In March, the S&P 500 has been under pressure at the same time that bond yields are spiking, causing prices of long-duration U.S. bonds to drop. The index is down more than 3% so far this month. Meanwhile, the iShares 20+ Year Treasury Bond ETF (NASDAQ:TLT), an ETF that is commonly used as a hedge against declines in the stock market, also fell in tandem with the market—challenging the most well-known relationship in portfolio construction.

What's causing this problem is the rapid rise in bond yields. The 2-year U.S. Treasury note has increased by 33 basis points this month, the largest move since October 2024.

The 60/40 Problem, Playing Out In Real Time

Investors have long used bonds as a hedge against the ups and downs of the stock market. But that strategy is no longer working.

Core bond ETFs such as the Vanguard Total Bond Market ETF (NASDAQ:BND) and the iShares Core US Aggregate Bond ETF (NYSE:AGG) are also falling with the stock market, providing little respite on the downside. Instead of acting as ballast, bonds are becoming a source of stress.

But even shifting to credit is not helping. Corporate bond funds such as the iShares iBoxx $ Investment Grade Corporate Bond ETF (NYSE:LQD) and high-yield bond funds such as the SPDR Bloomberg High Yield Bond ETF (NYSE:JNK) are behaving more like equities, falling as risk sentiment weakens.

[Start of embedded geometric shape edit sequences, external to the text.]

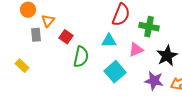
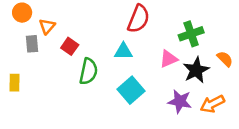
green cross: (149, 27) -> (191, 34), moved, turned -30
pink triangle: (136, 50) -> (169, 59), moved
yellow rectangle: (22, 66) -> (15, 83), turned 48

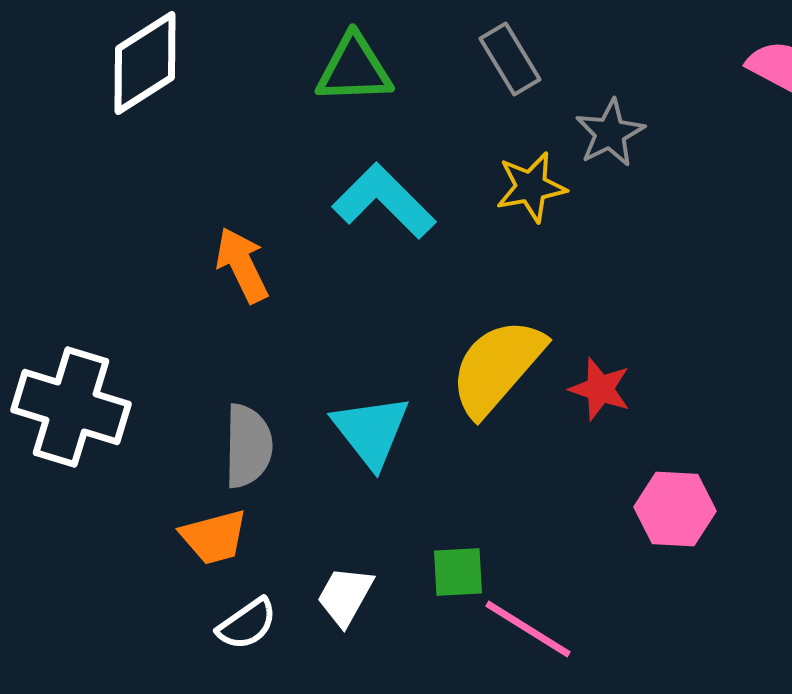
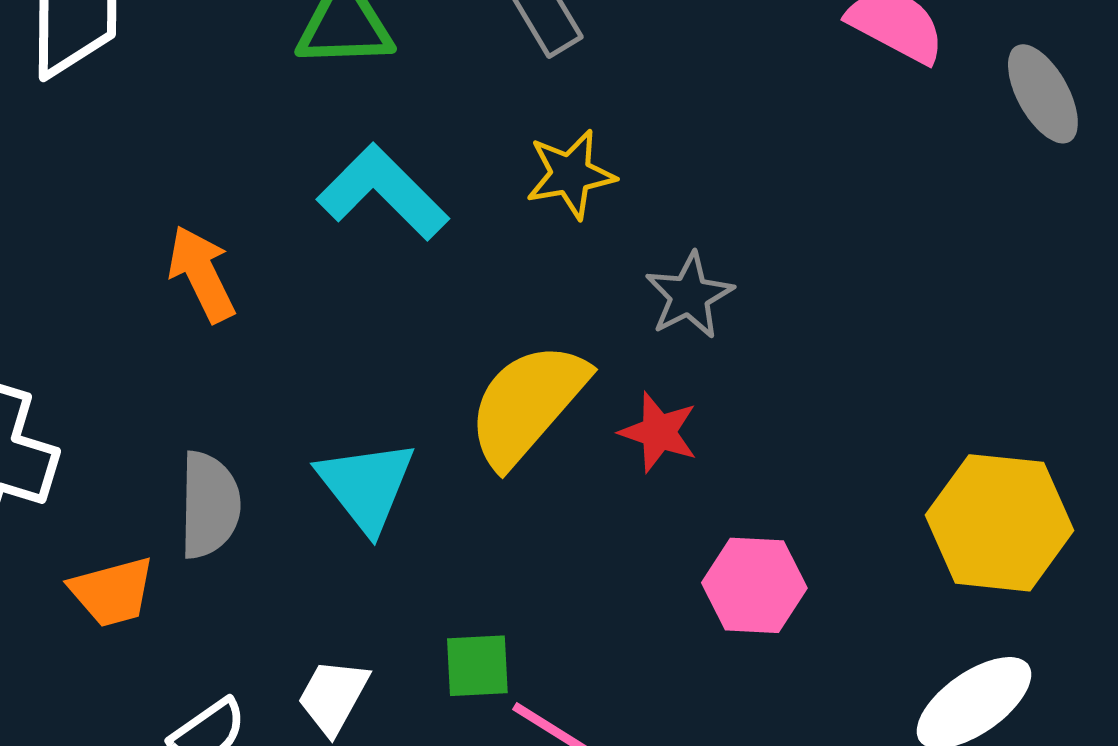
gray star: (610, 133) -> (689, 296), moved
orange trapezoid: (214, 537) -> (112, 592), moved

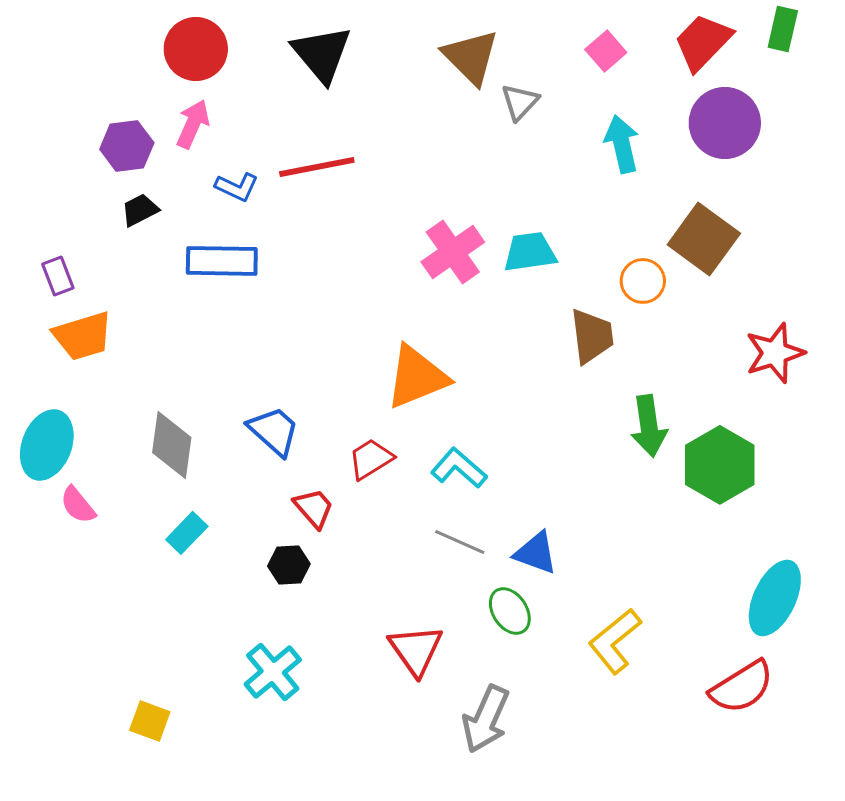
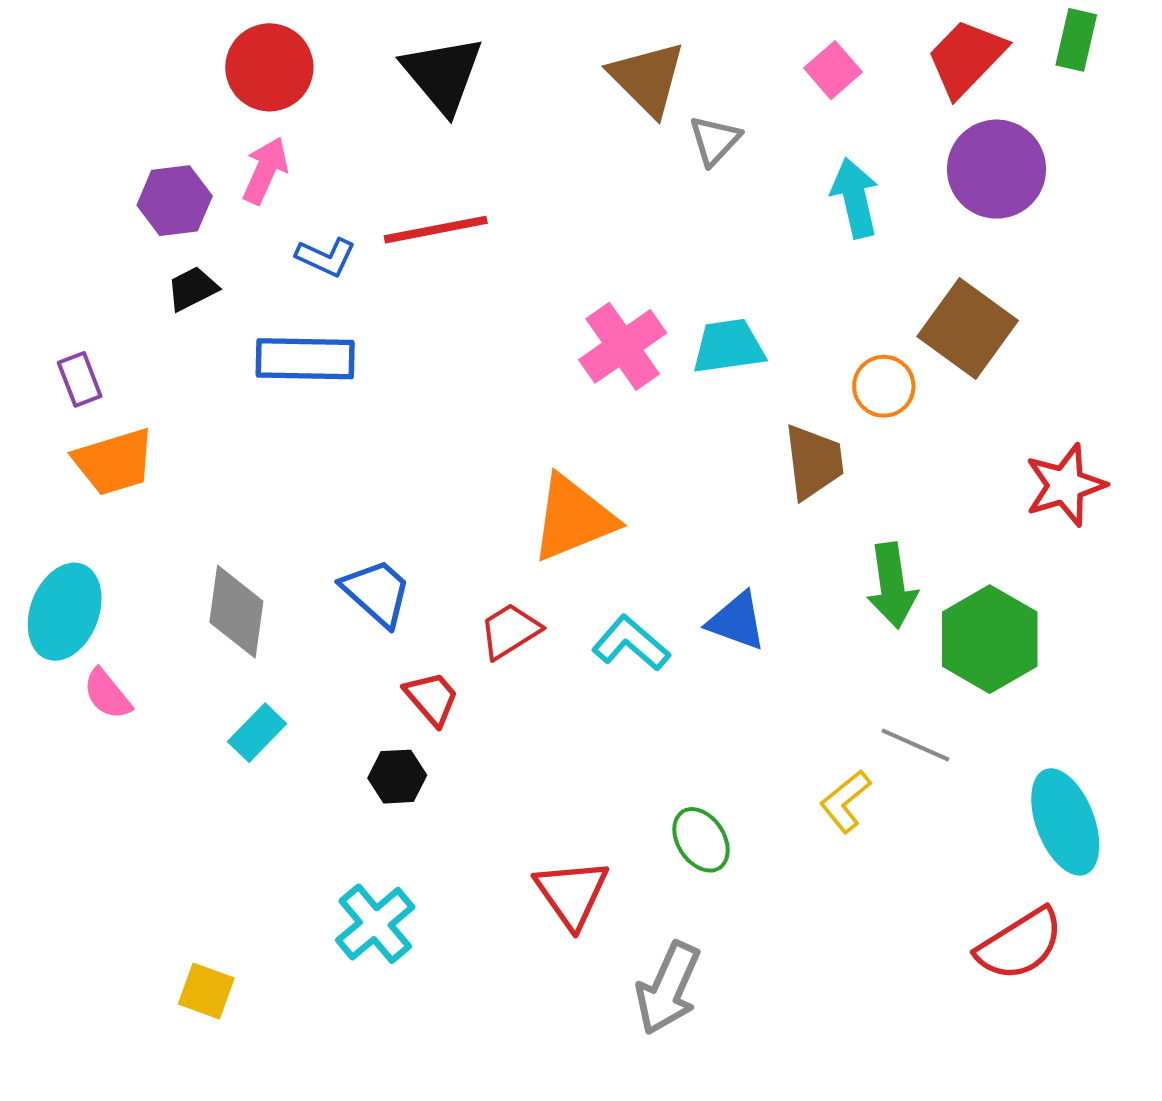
gray line: (460, 542) -> (915, 745), moved
blue triangle: (536, 553) -> (737, 621), moved
cyan ellipse: (775, 598) -> (1065, 822), turned -46
yellow L-shape: (615, 641) -> (845, 801), moved, size x0.7

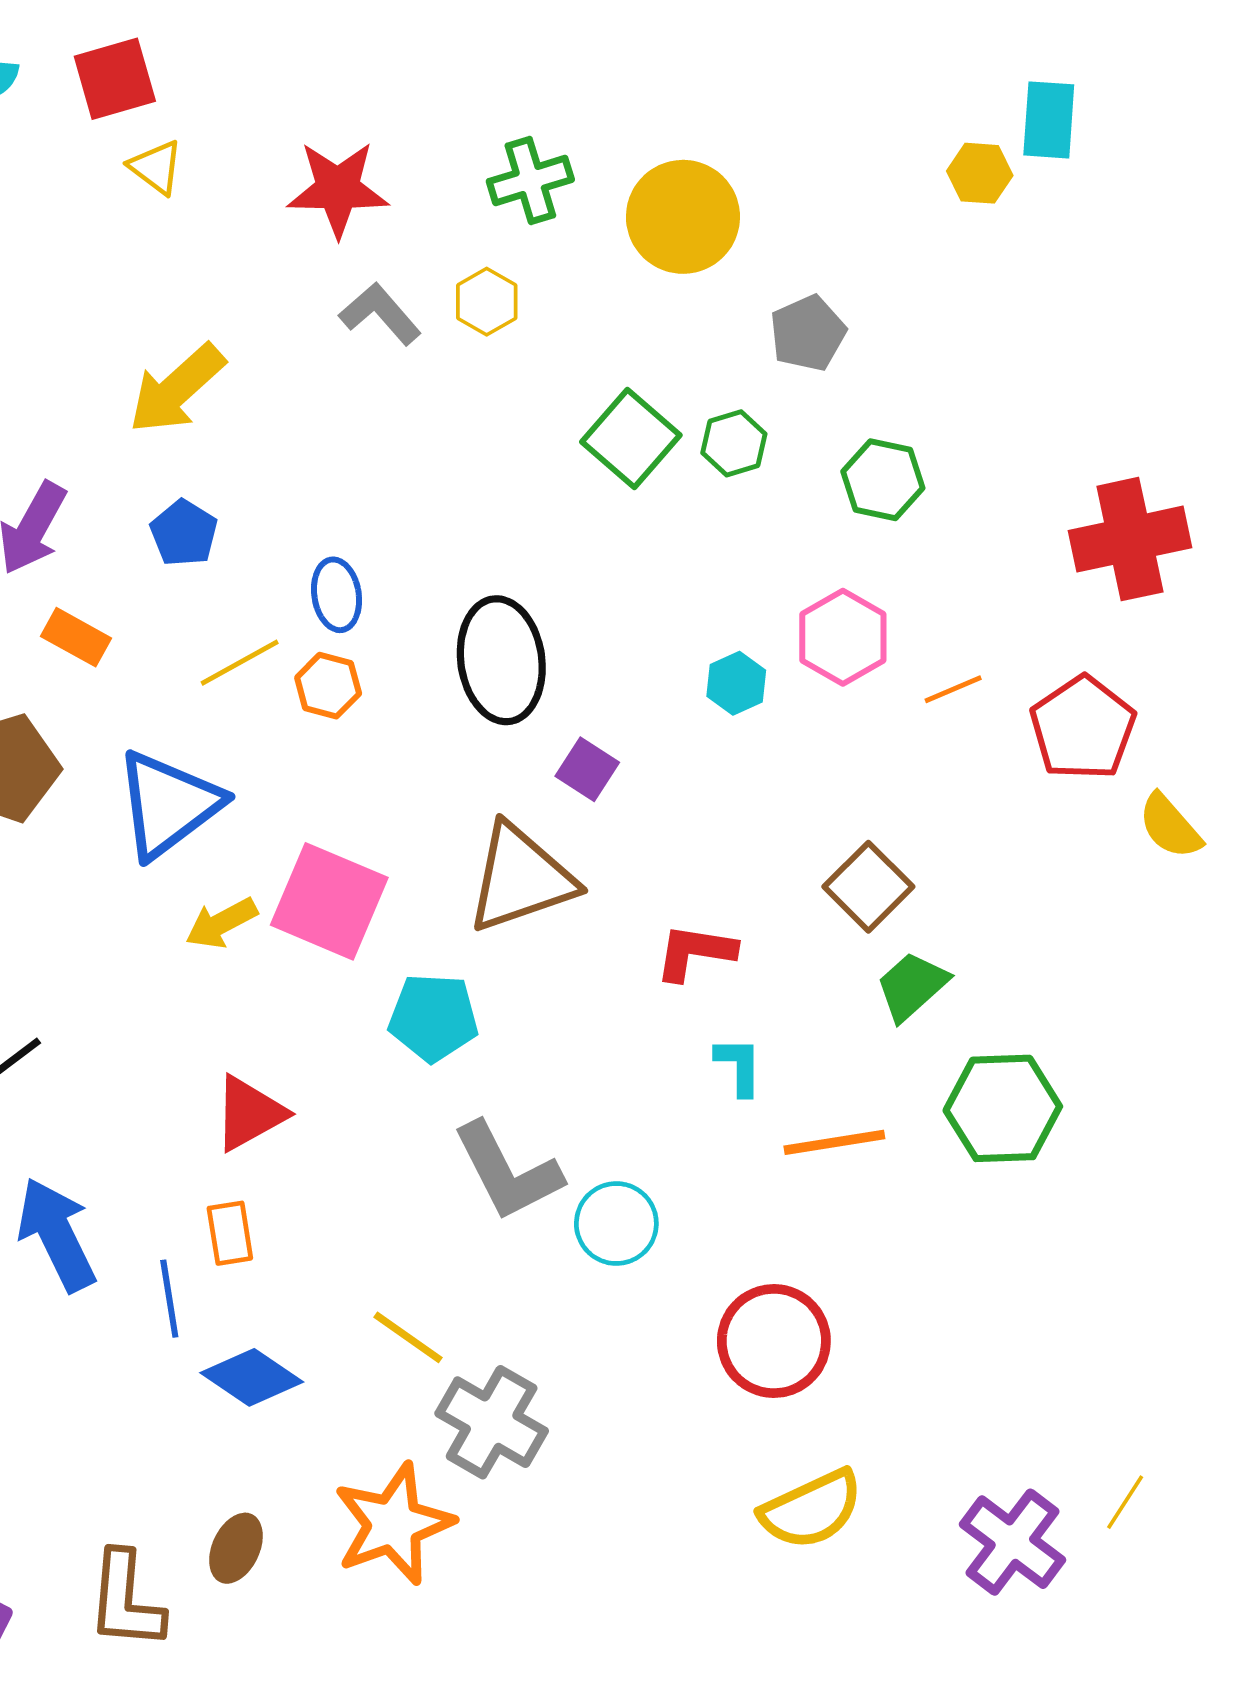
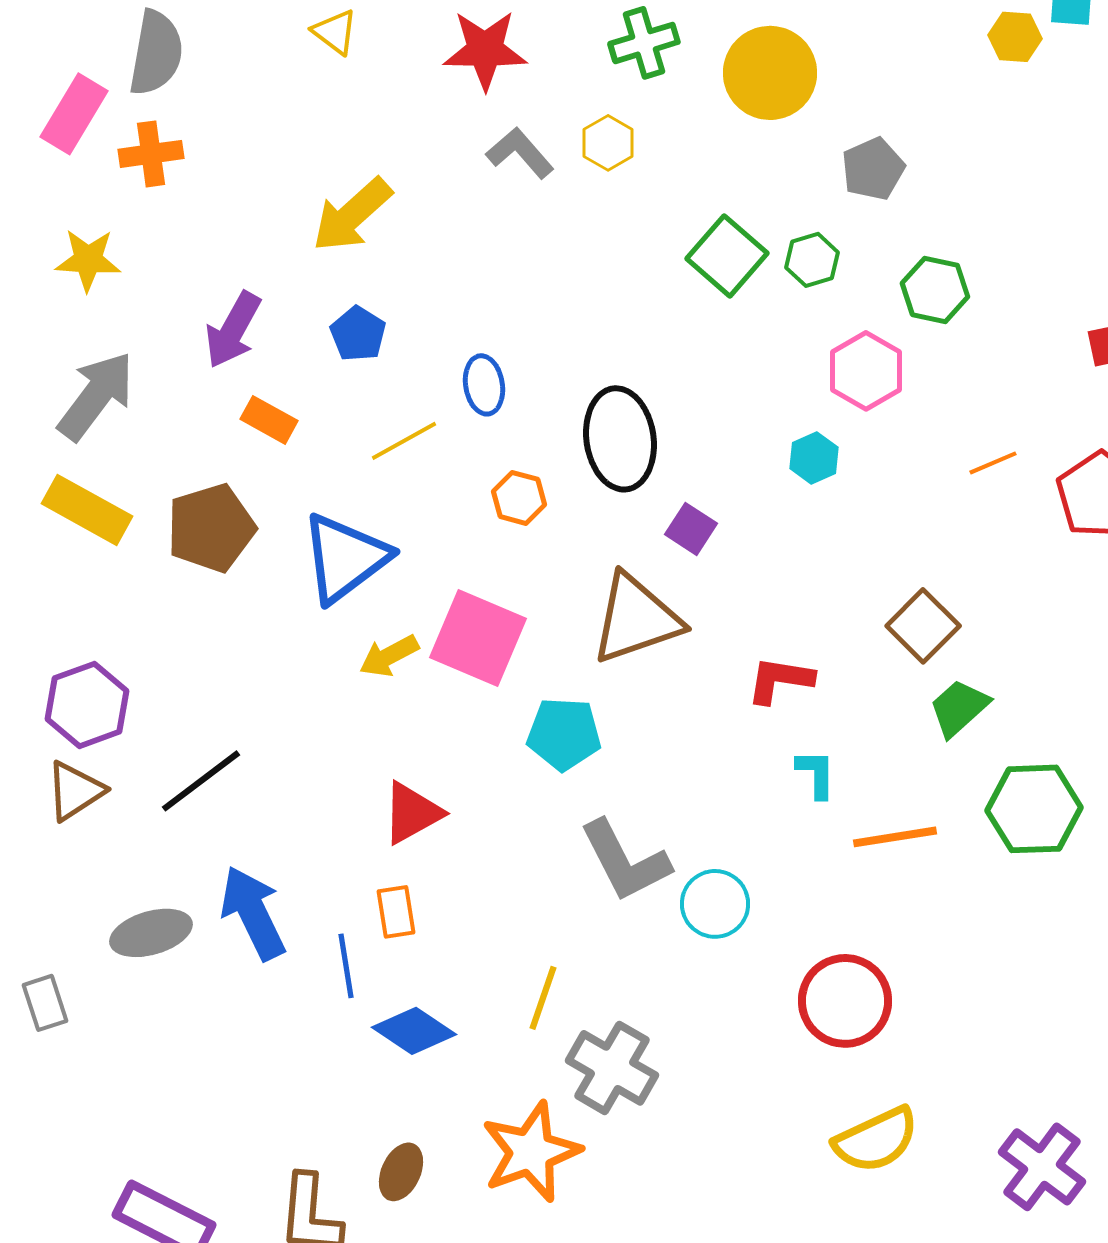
pink hexagon: (843, 637) -> (866, 371), moved
orange hexagon: (328, 686) -> (519, 498), moved
yellow line: (408, 1337) -> (543, 998), turned 74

Where Investors May Need To Look Instead

With traditional hedges failing, investors may need to rethink what "defensive" exposure looks like in a higher-inflation, rising-yield environment.

Funds with short durations, such as the Schwab Short-Term U.S. Treasury ETF (NYSE:SCHO) or the Vanguard Short Term Bond ETF (NYSE:BSV), could potentially offer greater stability given their relatively low sensitivity to interest rate movements.

Inflation-linked securities are another category that could be considered. ETFs such as the iShares TIPS Bond ETF (NYSE:TIP) and the Vanguard Short Term Inflation-Protected Securities ETF (NASDAQ:VTIP) are designed to adjust with inflation, making them potentially more resilient than traditional bonds.

Commodities are another sector that could potentially play a role in such a scenario. Broad-based ETFs such as the Invesco Optimum Yield Diversified Commodity Strategy No K-1 ETF (NASDAQ:PDBC) or the Invesco DB Commodity Index Tracking Fund (NYSE:DBC), as well as energy sector ETFs such as the Energy Select Sector SPDR Fund (NYSE:XLE), could potentially offer exposure to sectors that are likely to perform better in an inflation scenario.

Alternative investments such as the Simplify Managed Futures Strategy ETF (NYSE:CTA) could also be on the radar, given their potential for going both long and short across asset classes in volatile markets.